• **RECORDS SUPPLIED**
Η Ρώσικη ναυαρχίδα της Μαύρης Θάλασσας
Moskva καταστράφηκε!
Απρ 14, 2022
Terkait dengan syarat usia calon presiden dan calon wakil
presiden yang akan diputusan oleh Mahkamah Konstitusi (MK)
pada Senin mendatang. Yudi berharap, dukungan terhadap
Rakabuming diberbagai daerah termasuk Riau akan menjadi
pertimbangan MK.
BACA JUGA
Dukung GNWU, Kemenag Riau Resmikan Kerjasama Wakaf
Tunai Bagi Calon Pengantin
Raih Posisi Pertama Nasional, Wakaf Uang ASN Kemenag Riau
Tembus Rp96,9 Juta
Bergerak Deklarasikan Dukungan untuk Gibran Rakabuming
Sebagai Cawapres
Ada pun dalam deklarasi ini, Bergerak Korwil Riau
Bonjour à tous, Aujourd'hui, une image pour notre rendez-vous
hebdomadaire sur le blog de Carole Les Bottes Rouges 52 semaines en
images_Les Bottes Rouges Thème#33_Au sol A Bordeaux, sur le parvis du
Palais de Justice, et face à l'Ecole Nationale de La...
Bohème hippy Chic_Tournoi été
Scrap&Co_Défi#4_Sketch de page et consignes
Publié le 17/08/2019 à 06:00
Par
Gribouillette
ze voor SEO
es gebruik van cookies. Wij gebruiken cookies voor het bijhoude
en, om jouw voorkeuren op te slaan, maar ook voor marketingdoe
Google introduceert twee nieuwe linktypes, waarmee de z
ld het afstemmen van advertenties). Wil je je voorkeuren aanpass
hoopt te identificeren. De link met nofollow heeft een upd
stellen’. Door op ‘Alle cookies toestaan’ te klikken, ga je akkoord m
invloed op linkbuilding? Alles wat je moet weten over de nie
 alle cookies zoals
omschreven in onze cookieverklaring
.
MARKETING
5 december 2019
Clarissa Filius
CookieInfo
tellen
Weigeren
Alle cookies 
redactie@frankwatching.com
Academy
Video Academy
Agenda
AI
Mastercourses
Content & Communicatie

• **EXERCISE DIRECTIONS**
Go to the line in the listing above that has "Palais de Justice, et" in it. Set down that line and each one after it, exactly.

• **ANSWER BELOW**
Palais de Justice, et face à l'Ecole Nationale de La...
Bohème hippy Chic_Tournoi été
Scrap&Co_Défi#4_Sketch de page et consignes
Publié le 17/08/2019 à 06:00
Par
Gribouillette
ze voor SEO
es gebruik van cookies. Wij gebruiken cookies voor het bijhoude
en, om jouw voorkeuren op te slaan, maar ook voor marketingdoe
Google introduceert twee nieuwe linktypes, waarmee de z
ld het afstemmen van advertenties). Wil je je voorkeuren aanpass
hoopt te identificeren. De link met nofollow heeft een upd
stellen’. Door op ‘Alle cookies toestaan’ te klikken, ga je akkoord m
invloed op linkbuilding? Alles wat je moet weten over de nie
 alle cookies zoals
omschreven in onze cookieverklaring
.
MARKETING
5 december 2019
Clarissa Filius
CookieInfo
tellen
Weigeren
Alle cookies 
redactie@frankwatching.com
Academy
Video Academy
Agenda
AI
Mastercourses
Content & Communicatie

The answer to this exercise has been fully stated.